## TASK DESCRIPTION:
Lines below that include "options" are the answer; copy each one.

Data extracted from a collection:
Segment Open

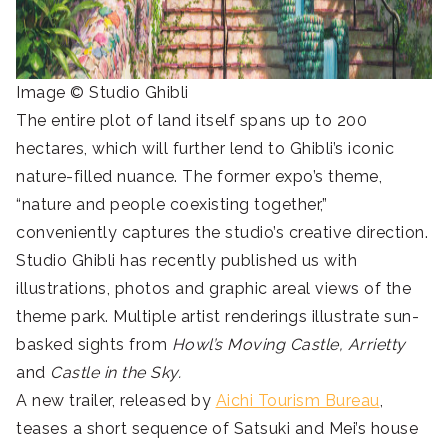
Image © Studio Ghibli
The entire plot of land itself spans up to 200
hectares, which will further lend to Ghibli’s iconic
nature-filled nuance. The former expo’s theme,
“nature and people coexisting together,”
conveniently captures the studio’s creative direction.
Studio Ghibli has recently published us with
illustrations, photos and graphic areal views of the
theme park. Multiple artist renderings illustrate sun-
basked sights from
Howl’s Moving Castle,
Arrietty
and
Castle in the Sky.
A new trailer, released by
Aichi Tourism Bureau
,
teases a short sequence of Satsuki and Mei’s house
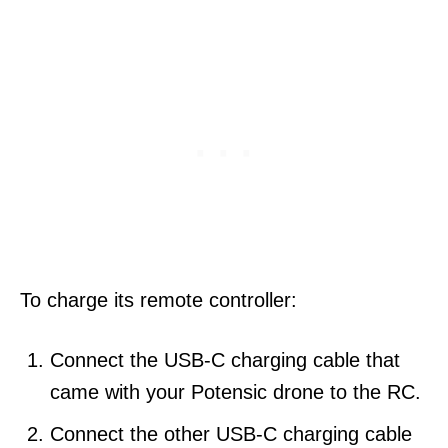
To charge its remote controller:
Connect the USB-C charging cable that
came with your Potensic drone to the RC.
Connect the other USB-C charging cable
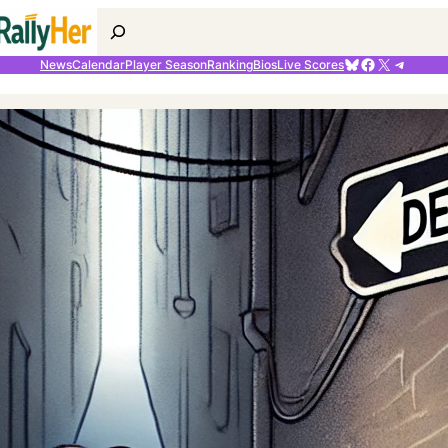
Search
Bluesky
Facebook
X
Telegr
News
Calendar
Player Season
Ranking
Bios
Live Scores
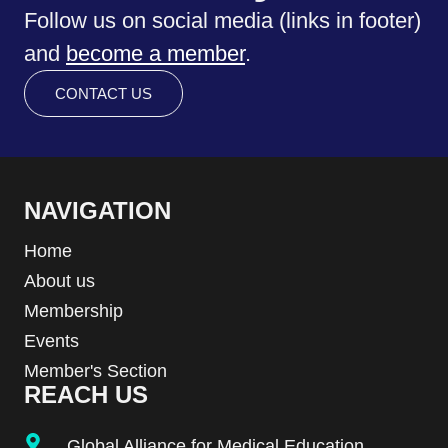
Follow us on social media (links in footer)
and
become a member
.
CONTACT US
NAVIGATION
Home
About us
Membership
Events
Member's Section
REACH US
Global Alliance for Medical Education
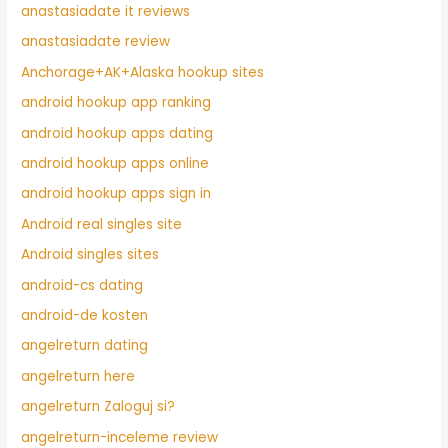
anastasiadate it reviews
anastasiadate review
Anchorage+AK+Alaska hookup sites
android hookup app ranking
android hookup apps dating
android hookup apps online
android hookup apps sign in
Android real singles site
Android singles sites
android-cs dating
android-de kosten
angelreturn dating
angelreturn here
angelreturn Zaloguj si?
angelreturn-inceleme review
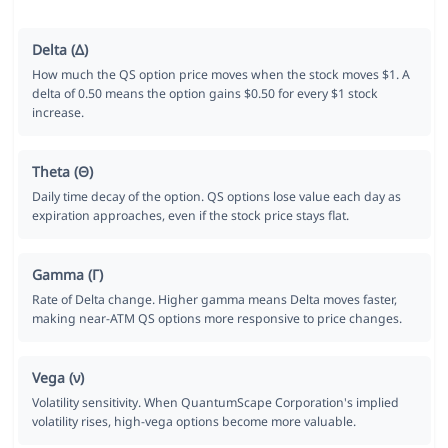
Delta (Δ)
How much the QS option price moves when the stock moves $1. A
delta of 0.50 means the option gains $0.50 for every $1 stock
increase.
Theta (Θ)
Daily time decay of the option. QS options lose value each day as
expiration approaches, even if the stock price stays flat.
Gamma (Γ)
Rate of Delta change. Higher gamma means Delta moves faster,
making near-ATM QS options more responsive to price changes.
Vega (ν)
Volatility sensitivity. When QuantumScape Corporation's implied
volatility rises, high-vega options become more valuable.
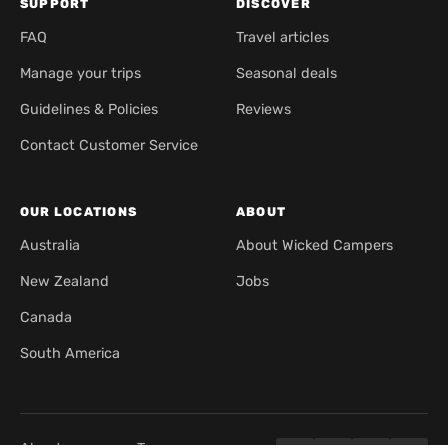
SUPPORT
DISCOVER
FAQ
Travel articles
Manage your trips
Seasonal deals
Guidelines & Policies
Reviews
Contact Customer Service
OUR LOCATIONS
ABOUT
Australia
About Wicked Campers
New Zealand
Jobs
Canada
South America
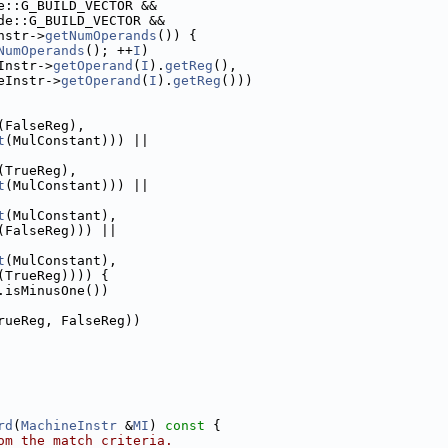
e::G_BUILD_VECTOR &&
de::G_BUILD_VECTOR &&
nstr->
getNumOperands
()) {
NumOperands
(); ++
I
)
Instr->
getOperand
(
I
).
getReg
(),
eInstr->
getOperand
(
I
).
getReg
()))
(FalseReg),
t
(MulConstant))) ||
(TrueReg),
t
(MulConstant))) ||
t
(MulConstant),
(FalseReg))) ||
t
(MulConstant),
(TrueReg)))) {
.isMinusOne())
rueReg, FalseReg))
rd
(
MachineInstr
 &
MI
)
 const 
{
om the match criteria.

Segment Closed
Segment Open

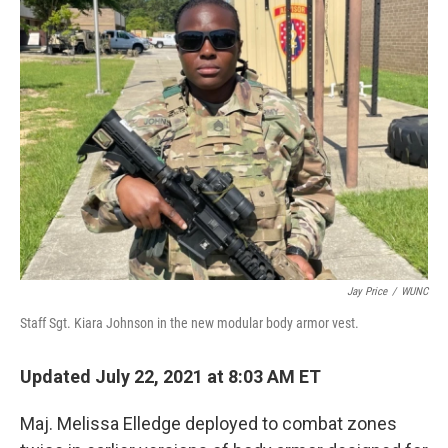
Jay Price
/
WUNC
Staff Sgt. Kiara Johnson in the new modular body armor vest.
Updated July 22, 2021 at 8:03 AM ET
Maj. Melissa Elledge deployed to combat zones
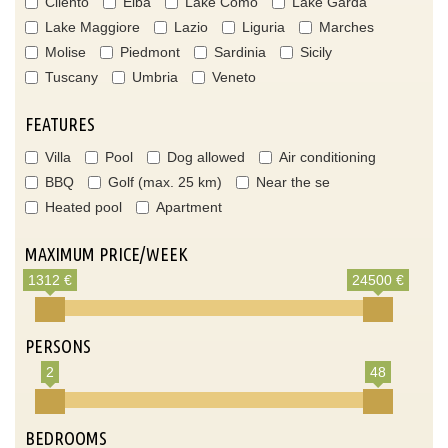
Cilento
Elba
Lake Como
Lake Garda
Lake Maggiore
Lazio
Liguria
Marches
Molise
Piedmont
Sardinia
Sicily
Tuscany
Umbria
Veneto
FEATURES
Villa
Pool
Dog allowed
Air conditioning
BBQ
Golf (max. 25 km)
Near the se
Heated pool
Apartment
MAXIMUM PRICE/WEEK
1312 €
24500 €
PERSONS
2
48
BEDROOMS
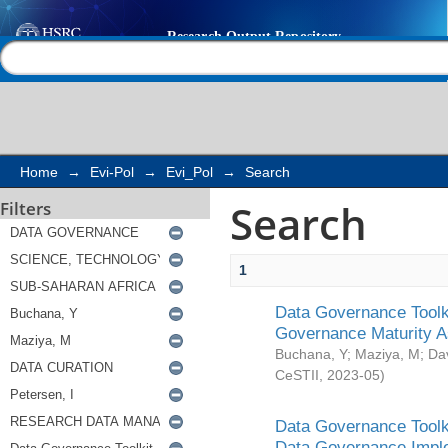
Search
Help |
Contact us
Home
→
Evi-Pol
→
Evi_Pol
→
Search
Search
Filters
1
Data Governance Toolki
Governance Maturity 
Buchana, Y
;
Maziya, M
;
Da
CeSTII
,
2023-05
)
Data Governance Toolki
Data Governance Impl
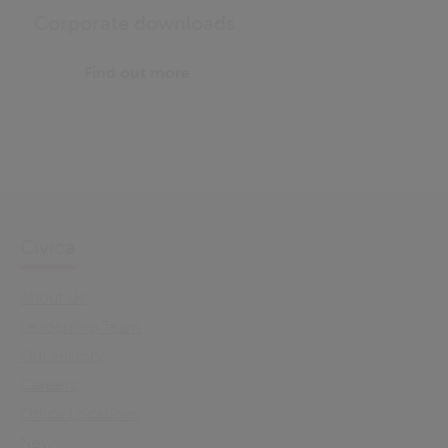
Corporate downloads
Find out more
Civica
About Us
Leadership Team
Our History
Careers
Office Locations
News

Segment Closed
Segment Open

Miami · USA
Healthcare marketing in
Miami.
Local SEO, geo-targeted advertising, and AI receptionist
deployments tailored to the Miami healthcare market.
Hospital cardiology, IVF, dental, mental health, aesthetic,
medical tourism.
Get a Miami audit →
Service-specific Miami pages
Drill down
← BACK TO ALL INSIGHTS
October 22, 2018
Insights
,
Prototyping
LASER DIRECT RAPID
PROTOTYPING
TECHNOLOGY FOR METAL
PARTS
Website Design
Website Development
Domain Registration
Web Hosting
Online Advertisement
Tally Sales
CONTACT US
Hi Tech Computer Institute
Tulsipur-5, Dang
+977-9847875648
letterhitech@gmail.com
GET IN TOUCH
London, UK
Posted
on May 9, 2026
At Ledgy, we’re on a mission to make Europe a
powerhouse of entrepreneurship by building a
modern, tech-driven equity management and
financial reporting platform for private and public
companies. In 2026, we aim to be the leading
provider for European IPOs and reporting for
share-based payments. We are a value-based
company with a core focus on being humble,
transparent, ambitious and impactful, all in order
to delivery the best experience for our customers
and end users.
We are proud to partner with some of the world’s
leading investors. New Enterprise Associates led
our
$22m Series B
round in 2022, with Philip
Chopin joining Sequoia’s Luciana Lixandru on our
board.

Segment Closed

## RESULT OF THE EXERCISE:
Daily time decay of the option. QS options lose value each day as
making near-ATM QS options more responsive to price changes.
volatility rises, high-vega options become more valuable.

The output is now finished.